I’m a taaannn squuuiiiiiddddd!!!

Okay, not really. I’m a woman who’s been married for 21 years and has had a hell of a day (errands w/T, errands w/Chicken, family picture, dinner & a movie– I’m not in it for the glamour, just the swollen ankles!)

Anyway… I may wax rhapsodic about Mate and how 21 years feels like two, but not tonight. Tonight, I’ve got some Zoomboy gems that I’ve GOT to get down before I forget!

First of all…

Last week, I got a glimpse into the inner workings of Zoomboy’s mind. He’s been talking a lot about marSOOpEEuls and FINALLY I realized he had a school project on them. He was making an EXPERT book– so now he’s an expert on marSOOpEEuls.

I did not realize how much of an expert until he kept asking me to make him an animal.

“Mom– make me an animal! What kind of animal am I?”

“A kangaroo.”

“I was a kangaroo yesterday. Make me another animal.”

“A possum.”

“I was a possum last week. Make me another animal.”

“A wombat.”

“MOMMM! I’m TIRED of being a marSOOpEEul… make me ANOTHER kind of mammal!”

“Wombats are marsupials?”

“Of course they are! That’s why they’re in my book!”

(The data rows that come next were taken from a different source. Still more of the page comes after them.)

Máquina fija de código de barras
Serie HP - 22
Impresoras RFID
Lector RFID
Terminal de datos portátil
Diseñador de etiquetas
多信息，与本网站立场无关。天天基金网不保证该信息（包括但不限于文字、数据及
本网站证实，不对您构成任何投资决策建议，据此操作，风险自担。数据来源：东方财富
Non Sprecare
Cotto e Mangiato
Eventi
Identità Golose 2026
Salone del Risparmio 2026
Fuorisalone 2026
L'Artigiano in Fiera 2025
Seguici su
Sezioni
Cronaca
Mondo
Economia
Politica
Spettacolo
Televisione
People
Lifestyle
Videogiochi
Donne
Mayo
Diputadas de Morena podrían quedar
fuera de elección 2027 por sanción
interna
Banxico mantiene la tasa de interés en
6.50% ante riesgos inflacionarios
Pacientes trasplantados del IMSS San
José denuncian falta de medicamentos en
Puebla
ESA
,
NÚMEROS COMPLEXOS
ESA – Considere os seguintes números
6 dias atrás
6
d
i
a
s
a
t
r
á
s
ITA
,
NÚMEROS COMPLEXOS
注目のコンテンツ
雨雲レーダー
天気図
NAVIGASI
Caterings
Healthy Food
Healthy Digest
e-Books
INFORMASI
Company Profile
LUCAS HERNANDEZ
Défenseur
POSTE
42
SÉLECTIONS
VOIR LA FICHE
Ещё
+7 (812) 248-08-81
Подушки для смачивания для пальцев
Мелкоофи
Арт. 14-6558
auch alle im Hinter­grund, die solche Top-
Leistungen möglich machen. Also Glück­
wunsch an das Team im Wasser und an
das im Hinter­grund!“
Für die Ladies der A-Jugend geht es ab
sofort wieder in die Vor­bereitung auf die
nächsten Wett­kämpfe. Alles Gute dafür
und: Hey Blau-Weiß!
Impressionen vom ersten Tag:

I did not know. And now I do.

So the other day, when we were in the pool, Zoomboy decided he was tired of being mammals and he would be an invertebrate. “Mom, I’m a squid!”

“Okay– you’re a squid.”

Shortly after this, Chicken and I were talking about sunblock– we’d forgotten it for Squish, and I was worried about her turning into a strawberry fritter (which she did, btw, but not too strawberry.)

“Mom, do I need sunblock?”

“No, Zoomboy, you tan.”

“Oh good. I’m a TAN SQUID!”

Now you have to say these two words REALLY LOUD to figure out how funny they really are! But the final conclusion was that we were happier being a TAN SQUID than a BEIGE MARSOOPEEUL… because ‘tan’ was cool… but ‘beige’ was boring, like the guy on TV!

And that brings me to the family photo.

There we were, taking the family photo, and he was STRATOSPHERIC with extra energy. Finally, in an effort to get him to concentrate on the camera, I said, “Okay, everyone– look at the camera and say “I am a TAN SQUID!”

Well, it didn’t work– half the pictures were something out of a sitcom “My family is so weird this is our family photo” montage… but he was very proud of himself.

So, there you go, folks. I’ve been married for 21 years… and my son is a TAN SQUID!